I’m not suggesting that being trapped in a metal tube without distractions can always lead to creative genius. I’ve been on many flights where disinterested passengers have decided to gin and bear it instead of trying to grin and bear it. Luckily, I have been spared seeing them drunkenly pissing on their fellow passengers.

Boredom can lead to some bizarre behavior even within the four walls of our homes.

In my case, on a dull afternoon, instead of being satisfied with moving my thumbs, I decided to tap my phone. I had just seen the trailer of Gurmeet Ram Rahim Singh Insan’s ‘Messenger of God’ and heard the iconic song, ‘Tum love charger ho, araboon battery jab neech jaati hai toh pyaar se charge ho jaate ho.’ I started asking people to come with me to catch the first show, on the first day of this cinematic outing, while also urging them to wear T-shirts emblazoned with Love Charger’s face, which at that time could be bought online for Rs 375. Could have done. A lot of people wrote back to me saying that they would come to watch the film with me. Then Dera Sacha Sauda members started approaching me to meet Ram Rahim as I was a big fan. The climax of this disastrous story was when my beleaguered companions, who had never met, or for that matter talked about, Ram Rahim, were questioned by a task force about our connection to ‘God’. He claimed that my tweets showed that I was clearly a devout follower.

On the other hand, boredom at one point, (before the advent of smartphones where I used to idle for hours scrolling through airport looks) also made me take up the arduous task of jogging with my co-actor. More receptive, which eventually led to marriage and two children with slightly more athletic genes. Psychologist Sandy Mann says, ‘Boredom is a search for nervous stimulation that is not satisfied.’ She further says that if there is no opportunity to receive that stimulus the mind must go inward.

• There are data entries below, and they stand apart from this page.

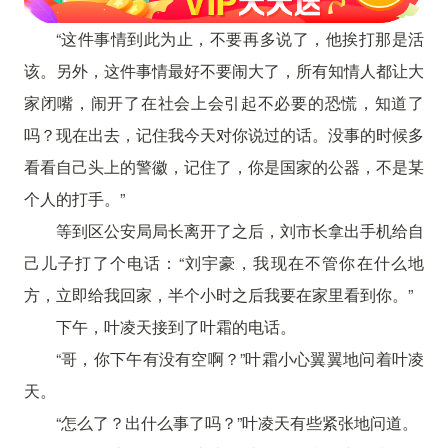
“这件事情到此为止，不要再多说了，他挨打那是活
该。另外，这件事情最好不要闹大了，所有知情人都让大
家闭嘴，闹开了在社会上会引起不必要的恐慌，知道了
吗？现在出去，记住我今天对你说过的话。没事的时候多
看看自己头上的警徽，记住了，你是国家的公器，不是某
个人的打手。”
等到区公安局局长离开了之后，刘市长拿出手机给自
己儿子打了个电话：“刘宇豪，我现在不管你在什么地
方，立即给我回家，半个小时之后我要在家里看到你。”
下午，叶凌天接到了叶霜的电话。
“哥，你下午有没有空啊？”叶霜小心翼翼地问着叶凌
天。
“怎么了？出什么事了吗？”叶凌天有些紧张地问道。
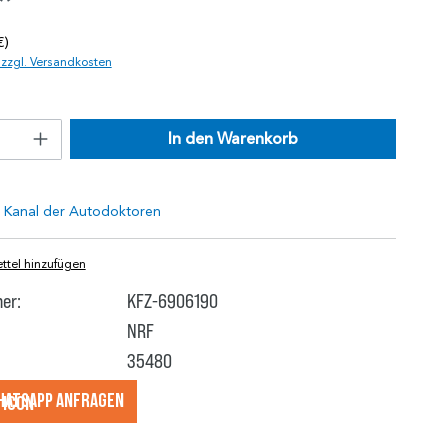
*
€)
. zzgl. Versandkosten
In den Warenkorb
tel hinzufügen
er:
KFZ-6906190
NRF
35480
hatsApp anfragеn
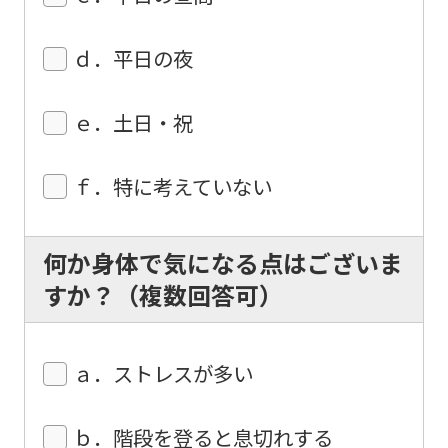
the
service.
ｄ．平日の夜
Automatic translation
ｅ．土日・祝
ｆ．特に考えていない
何か身体で気になる点はございま
すか？（複数回答可）
ａ．ストレスが多い
ｂ．階段を登ると息切れする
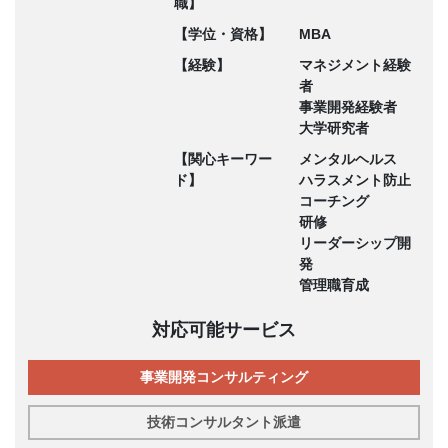
職】
【学位・資格】
MBA
【経験】
マネジメント経験
者
事業開発経験者
大学研究者
【関心キーワー
メンタルヘルス
ド】
ハラスメント防止
コーチング
研修
リーダーシップ開
発
管理職育成
対応可能サービス
事業開発コンサルティング
技術コンサルタント派遣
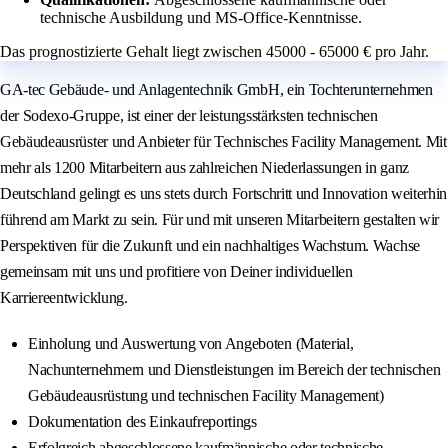
technische Ausbildung und MS-Office-Kenntnisse.
Das prognostizierte Gehalt liegt zwischen 45000 - 65000 € pro Jahr.
GA-tec Gebäude- und Anlagentechnik GmbH, ein Tochterunternehmen
der Sodexo-Gruppe, ist einer der leistungsstärksten technischen
Gebäudeausrüster und Anbieter für Technisches Facility Management. Mit
mehr als 1200 Mitarbeitern aus zahlreichen Niederlassungen in ganz
Deutschland gelingt es uns stets durch Fortschritt und Innovation weiterhin
führend am Markt zu sein. Für und mit unseren Mitarbeitern gestalten wir
Perspektiven für die Zukunft und ein nachhaltiges Wachstum. Wachse
gemeinsam mit uns und profitiere von Deiner individuellen
Karriereentwicklung.
Einholung und Auswertung von Angeboten (Material,
Nachunternehmern und Dienstleistungen im Bereich der technischen
Gebäudeausrüstung und technischen Facility Management)
Dokumentation des Einkaufreportings
Erfolgreich abgeschlossene kaufmännische oder technische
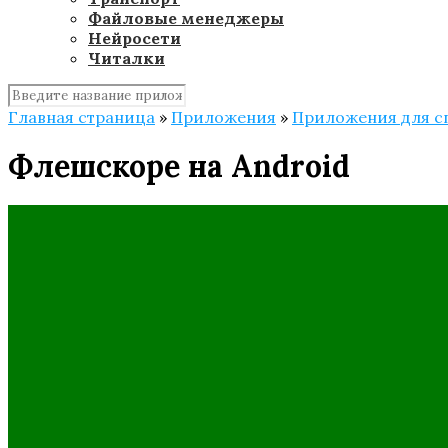
Файловые менеджеры
Нейросети
Читалки
Главная страница
»
Приложения
»
Приложения для с
Флешскоре на Android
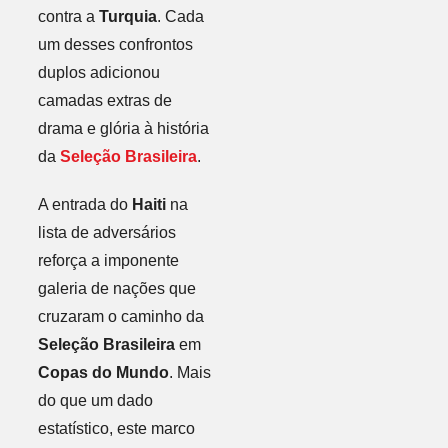
contra a
Turquia
. Cada
um desses confrontos
duplos adicionou
camadas extras de
drama e glória à história
da
Seleção Brasileira
.
A entrada do
Haiti
na
lista de adversários
reforça a imponente
galeria de nações que
cruzaram o caminho da
Seleção Brasileira
em
Copas do Mundo
. Mais
do que um dado
estatístico, este marco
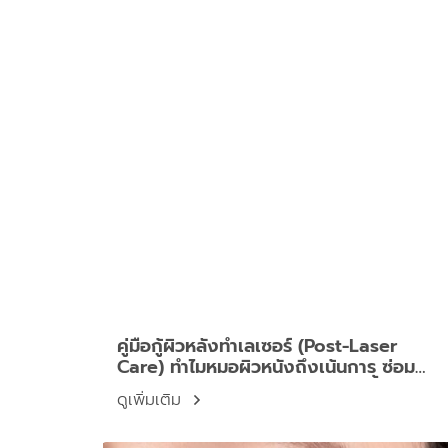
คู่มือกู้ผิวหลังทำเลเซอร์ (Post-Laser
Care) ทำไมหมอผิวหนังถึงเน้นการ ซ่อม
เซลล์ มากกว่าแค่การเติมความชุ่มชื้น?
ดูเพิ่มเติม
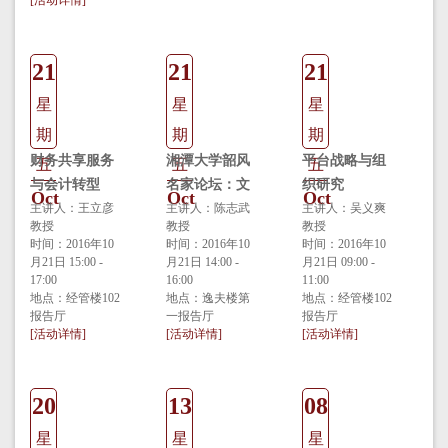
[活动详情]
21
21
21
星
星
星
期
期
期
财务共享服务
湘潭大学韶风
平台战略与组
五
五
五
与会计转型
名家论坛：文
织研究
Oct
Oct
Oct
主讲人：王立彦
明变迁的金融
主讲人：陈志武
主讲人：吴义爽
教授
教授
教授
逻辑——量化
时间：2016年10
时间：2016年10
时间：2016年10
方法在历史研
月21日 15:00 -
月21日 14:00 -
月21日 09:00 -
17:00
究中的应用
16:00
11:00
地点：经管楼102
地点：逸夫楼第
地点：经管楼102
报告厅
一报告厅
报告厅
[活动详情]
[活动详情]
[活动详情]
20
13
08
星
星
星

This is probably why most of us get our best ideas while in the shower. During monotonous tasks, where there are no distractions, the brain takes in all the fragmented thoughts in our subconscious and makes connections. This often leads to epiphanies, where like Archimedes we feel like stepping out of the bath, damp and naked, screaming ‘Eureka’ at the top of our lungs.

I’m not advocating hour-long showers where our skin turns from grapes to raisins and we deplete the planet’s natural resources. We don’t need to lock ourselves in a hotel room or buy round trip tickets to Thiruvananthapuram to get some deep thought in our mind. Or refuse to watch any content at all, for that matter: how are we going to watch that banned BBC documentary, Rahul Gandhi flying training and all our favorite cat videos?

I’m merely suggesting that we spend a few moments each day embracing our boredom. Giving it your undivided attention, as if it’s a loved one instead of someone else’s whining baby that we want to pass on as soon as possible.

Experts suggest switching off for short periods every day. Doing monotonous tasks like ironing clothes without podcasts playing in our ears. Taking long walks without talking on the phone. Let our bored minds say, ‘Well, here we are, sitting with time in a bucket of soapy water and there’s nobody else to blow it into rainbow bubbles, so let’s do it ourselves.’ Boredom is when leisure meets laziness in the way of a cushy couch with a bag of chips. If we keep these two people away from each other, our mind is free to float along and present a range of insights and thoughts. And if left to our own devices instead of those patented by Apple, boredom could lead to true love instead of a fixed love charger.



The views expressed above are the author’s own.